A trench that would collapse due to the hydraulic pressure in the surrounding soil does not collapse as the slurry balances the hydraulic pressure. Forms for concrete, and rebar, can be assembled in a slurry-filled trench, and then have concrete poured into the form. The liquid concrete being denser displaces the less-dense bentonite slurry and causes the latter to overflow from the trench. This displaced bentonite slurry is then channeled to a recycling unit from which it can subsequently be reused in a new trench elsewhere on the construction site.

In addition, because the colloid is relatively impervious to water, a slurry wall can prevent the seepage of groundwater, which is useful in preventing the further spread of groundwater that has been contaminated by toxic material such as industrial waste. A small amount of bentonite is often added to make a clay mixture more plastic.

What does the Benitoite stand for?

This makes the clay more easily formed, by methods such as throwing on a and various hand-building techniques. Short clay, such as a mixture consisting only of andcan be formed only by a limited set of methods such as pressing and molding, that do not put the clay under tension.

However, bentonite typically contains minerals that affect the color of the mix, and its swelling absorbent properties can make such a mix prone to significant shrinkage and potential cracking as it dries. The bentonite is added to slow or prevent the settling of the glazes. It can also improve the consistency of application of glazes on porous ware.

Once a certain amount of glaze water has been absorbed by the biscuit the bentonite effectively clogs What does the Benitoite stand for? pores and resists the absorption of further water resulting in a more evenly thick coat. Total worldwide production was 24,400,000 metric tons of bentonite and 3,400,000 metric tons of fuller's earth. Most high-grade natural sodium bentonite is produced from the western United States in an area between the of and the of Wyoming, and the Tokat Resadiye region of Turkey.

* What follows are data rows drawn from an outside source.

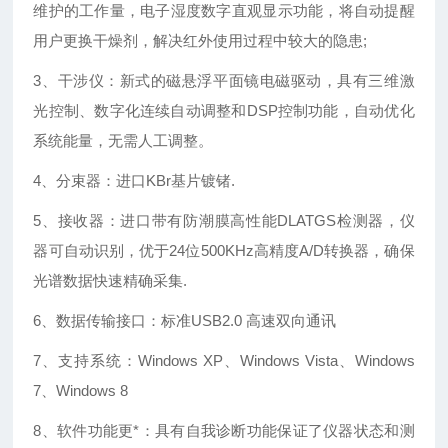
维护的工作量，电子湿度数字直观显示功能，将自动提醒
用户更换干燥剂，解决红外使用过程中较大的隐患;
3、干涉仪：新式的磁悬浮平面镜电磁驱动，具有三维激
光控制、数字化连续自动调整和DSP控制功能，自动优化
系
统能量，无需人工调整。
4、分束器：进口
KBr
基片镀锗.
5、接收器：进口带有防潮膜高性能DLATGS检测器，仪
器可自动识别，优于24位500KHz高精度A/D转换器，确保
光谱数据快速精确采集.
6、数据传输接口：标准USB2.0 高速双向通讯
7、支持系统：Windows XP、Windows Vista、Windows
7、Windows 8
8、软件功能更*：具有自我诊断功能保证了仪器状态和测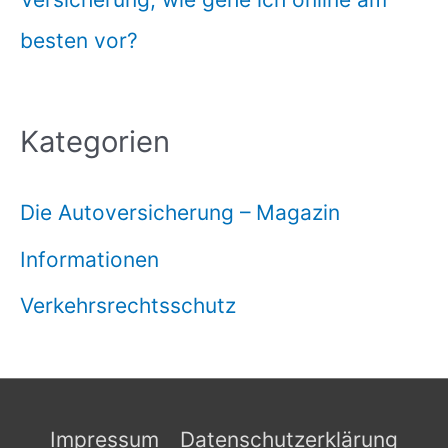
besten vor?
Kategorien
Die Autoversicherung – Magazin
Informationen
Verkehrsrechtsschutz
Impressum
Datenschutzerklärung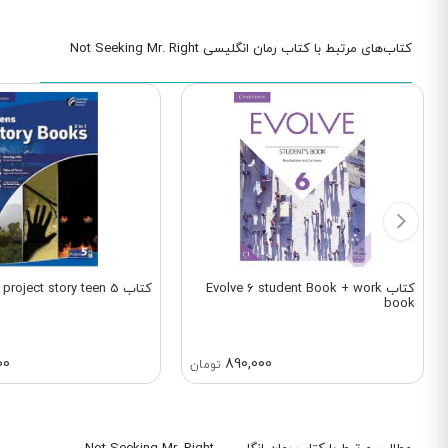
کتاب‌های مرتبط با کتاب رمان انگلیسی Not Seeking Mr. Right
کتاب Evolve 6 student Book + work
کتاب project story teen 5
book
00
890,000
تومان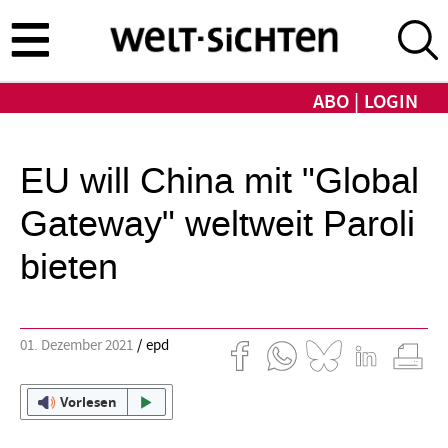
Direkt
zum
Inhalt
ABO
LOGIN
EU will China mit "Global
Gateway" weltweit Paroli
bieten
01. Dezember 2021
epd
Vorlesen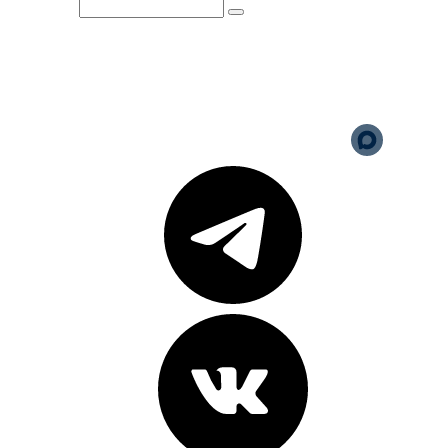
Юридическая информация
Политика обработки
персональных данных
Версия для слабовидящих
Карта сайта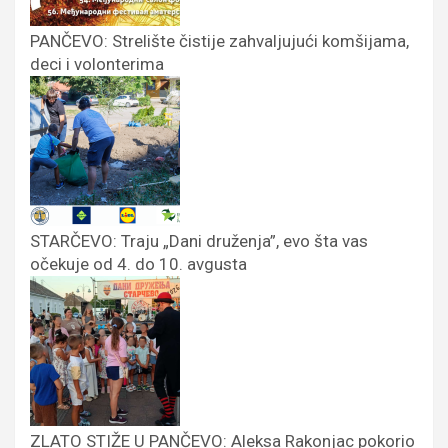
PANČEVO: Strelište čistije zahvaljujući komšijama,
deci i volonterima
STARČEVO: Traju „Dani druženja”, evo šta vas
očekuje od 4. do 10. avgusta
ZLATO STIŽE U PANČEVO: Aleksa Rakonjac pokorio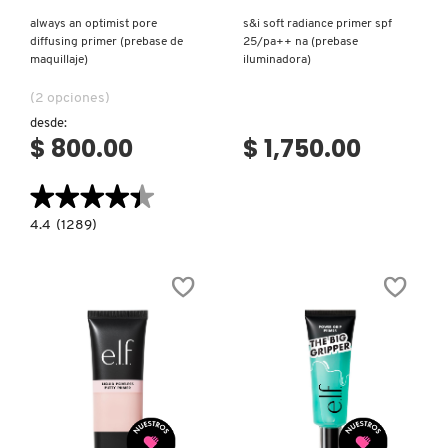
always an optimist pore
s&i soft radiance primer spf
diffusing primer (prebase de
25/pa++ na (prebase
DRUNK ELEPHANT
maquillaje)
iluminadora)
(2 opciones)
DYSON
desde:
$ 800.00
$ 1,750.00
E.L.F. COSMETICS
★★★★★
★★★★★
4.4
4.4
(1289)
constructor.search.bazaarvoice.read.label
E.L.F. SKIN
ALWAYS
AN
OPTIMIST
PORE
DIFFUSING
ESTÉE LAUDER
PRIMER
(PREBASE
DE
MAQUILLAJE)
FENTY BEAUTY
Ver más
Ver más
FENTY SKIN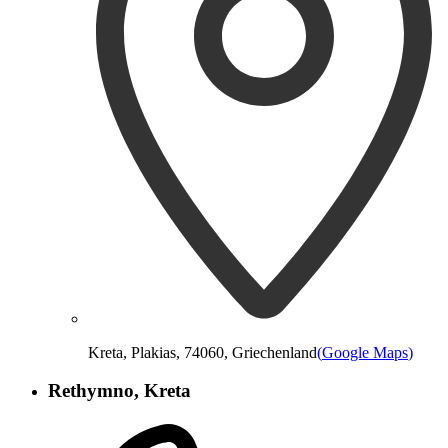
Kreta, Plakias, 74060, Griechenland
(
Google Maps
)
Rethymno, Kreta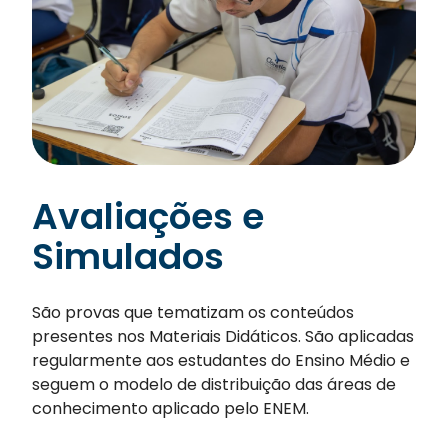
Avaliações e
Simulados
São provas que tematizam os conteúdos
presentes nos Materiais Didáticos. São aplicadas
regularmente aos estudantes do Ensino Médio e
seguem o modelo de distribuição das áreas de
conhecimento aplicado pelo ENEM.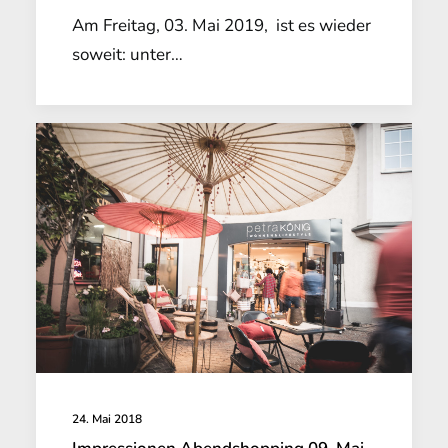
Am Freitag, 03. Mai 2019, ist es wieder
soweit: unter…
24. Mai 2018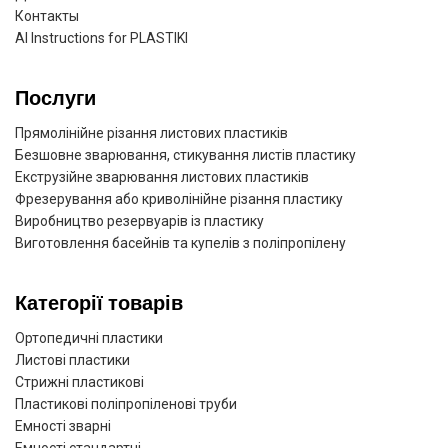
Контакты
AI Instructions for PLASTIKI
Послуги
Прямолінійне різання листових пластиків
Безшовне зварювання, стикування листів пластику
Екструзійне зварювання листових пластиків
Фрезерування або криволінійне різання пластику
Виробництво резервуарів із пластику
Виготовлення басейнів та купелів з поліпропілену
Категорії товарів
Ортопедичні пластики
Листові пластики
Стрижні пластикові
Пластикові поліпропіленові труби
Емності зварні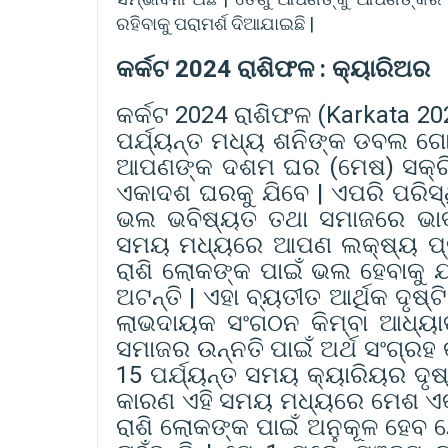
ରହିବାକୁ ପରାମର୍ଶ ଦିଆଯାଇଛି |
କର୍କଟ 2024 ରାଶିଫଳ : କ୍ୟାରିଅର
କର୍କଟ 2024 ରାଶିଫଳ (Karkata 2024
ପର୍ଯ୍ୟନ୍ତ ମଧ୍ୟ ଶନିଙ୍କ ଡବଲ ଗ
ଆପଣଙ୍କ ଦଶମ ଘର (ମେଷ) ସକ୍ରିୟ 
ଏକାଦଶ ଘରକୁ ଯିବେ | ଏପରି ପରିସ୍
ଭଲ ଭବିଷ୍ୟତ ତଥା ସମାଜରେ ଭାବମୂର
ସମୟ ମଧ୍ୟରେ ଆପଣ ଲକ୍ଷ୍ୟ ପ୍ରତି
ରାଶି ଲୋକଙ୍କ ପାଇଁ ଭଲ ହେବାକୁ ଯ
ଅଟନ୍ତି | ଏହା ବ୍ୟତୀତ ଆର୍ଥିକ ଦୃଷ
ଲାଭଦାୟକ ସଂଗଠନ କିମ୍ବା ଆଧ୍ୟା
ସମାଜର ଉନ୍ନତି ପାଇଁ ଅର୍ଥ ସଂଗ୍ରହ 
15 ପର୍ଯ୍ୟନ୍ତ ସମୟ କ୍ୟାରିୟର ଦୃ
କାରଣ ଏହି ସମୟ ମଧ୍ୟରେ ମେଶ ଏକ ଉଚ
ରାଶି ଲୋକଙ୍କ ପାଇଁ ଅନୁକୂଳ ହେବ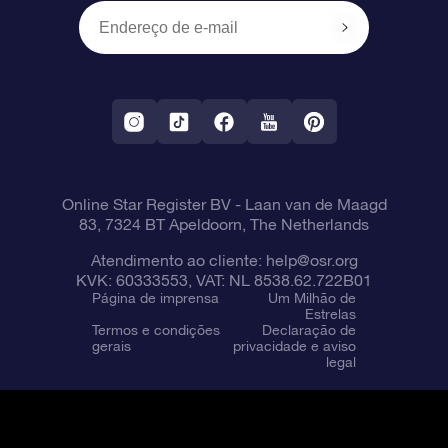
OSR Starsaver
Política de devolução
Aplicativo RV Fly me to the stars
Constelações
Online Star Register BV
- Laan van de Maagd
83, 7324 BT Apeldoorn, The Netherlands
Atendimento ao cliente:
help@osr.org
KVK: 60333553, VAT: NL 8538.62.722B01
Página de imprensa
Um Milhão de
Estrelas
Termos e condições
Declaração de
gerais
privacidade e aviso
legal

In the United States, calcium bentonite is mined primarily in and. Other major locations producing calcium bentonite include New Zealand, Germany, Greece, Turkey, India, and China. New York: Oxford University Press. Glossary of geology Fourth ed. Alexandria, Viriginia: American Geological Institute. British Geological Survey, Nottingham, England. Soil Science Society of America Journal. Philosophical Transactions of the Royal Society A: Mathematical, Physical and Engineering Sciences.

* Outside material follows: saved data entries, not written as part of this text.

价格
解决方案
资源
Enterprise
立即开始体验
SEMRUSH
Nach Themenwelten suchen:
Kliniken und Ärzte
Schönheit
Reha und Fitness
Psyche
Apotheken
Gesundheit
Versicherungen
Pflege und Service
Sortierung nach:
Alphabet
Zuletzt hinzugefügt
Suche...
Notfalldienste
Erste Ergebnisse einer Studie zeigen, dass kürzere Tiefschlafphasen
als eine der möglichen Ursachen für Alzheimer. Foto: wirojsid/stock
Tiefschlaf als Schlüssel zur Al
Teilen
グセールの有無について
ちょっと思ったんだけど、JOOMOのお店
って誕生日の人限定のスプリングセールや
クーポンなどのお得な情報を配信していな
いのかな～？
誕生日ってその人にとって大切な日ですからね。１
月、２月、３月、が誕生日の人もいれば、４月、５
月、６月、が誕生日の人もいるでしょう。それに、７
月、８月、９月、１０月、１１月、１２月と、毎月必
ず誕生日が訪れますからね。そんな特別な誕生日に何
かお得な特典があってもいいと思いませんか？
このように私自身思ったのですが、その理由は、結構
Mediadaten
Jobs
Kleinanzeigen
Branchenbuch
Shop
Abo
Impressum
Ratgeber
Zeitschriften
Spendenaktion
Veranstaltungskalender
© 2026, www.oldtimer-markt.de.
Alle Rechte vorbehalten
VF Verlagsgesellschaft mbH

Developments in Soil Science 9. Journal of the Science of Food and Agriculture. Surface and interlayer reactions: bentonites as adsorbents. Proceedings of the 10th International Clay Conference, Adelaide, Australia. A History of calcium montmorillonite.

Journal of Geotechnical and Geoenvironmental Engineering. Advances in Colloid and Interface Science. Transactions of the Indian Ceramic Society. Journal of Materials Processing Technology.

Mineralogy and sealing properties of various bentonites and smectite-rich clay materials. Drugs: Drug Safety and Availability. Arid Land Research and Management. Improving Soil Fertility and Water Holding Capacity with Clay Application: The Impact of Soil Remediation Research in Northeast Thailand. Australian Journal of Soil Research. British Geological Survey, Nottingham, England.